Supplied material below:

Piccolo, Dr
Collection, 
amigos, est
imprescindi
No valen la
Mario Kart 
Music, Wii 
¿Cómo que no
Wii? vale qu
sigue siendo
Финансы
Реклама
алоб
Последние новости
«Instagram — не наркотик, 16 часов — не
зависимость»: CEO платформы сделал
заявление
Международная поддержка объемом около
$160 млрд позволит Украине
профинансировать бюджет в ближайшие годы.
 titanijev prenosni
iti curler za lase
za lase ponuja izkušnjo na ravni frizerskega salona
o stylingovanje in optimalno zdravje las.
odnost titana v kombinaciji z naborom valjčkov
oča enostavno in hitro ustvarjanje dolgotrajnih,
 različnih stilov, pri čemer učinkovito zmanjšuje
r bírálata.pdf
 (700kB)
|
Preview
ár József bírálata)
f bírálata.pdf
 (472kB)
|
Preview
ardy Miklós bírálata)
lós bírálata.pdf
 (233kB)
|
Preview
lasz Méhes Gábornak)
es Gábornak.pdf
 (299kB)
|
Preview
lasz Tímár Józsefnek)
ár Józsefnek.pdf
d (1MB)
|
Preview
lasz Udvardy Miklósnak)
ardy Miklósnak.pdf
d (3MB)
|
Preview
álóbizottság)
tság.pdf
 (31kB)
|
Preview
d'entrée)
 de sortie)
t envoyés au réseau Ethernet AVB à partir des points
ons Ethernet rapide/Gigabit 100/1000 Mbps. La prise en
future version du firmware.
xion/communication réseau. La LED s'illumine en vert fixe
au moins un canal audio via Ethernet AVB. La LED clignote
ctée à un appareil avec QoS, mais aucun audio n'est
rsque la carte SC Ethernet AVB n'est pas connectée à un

End of Supplied material.

Exercise prompt >> All lines of the records above that contain the word "lasz" are to be copied out.

Output for this exercise >>
lasz Méhes Gábornak)
lasz Tímár Józsefnek)
lasz Udvardy Miklósnak)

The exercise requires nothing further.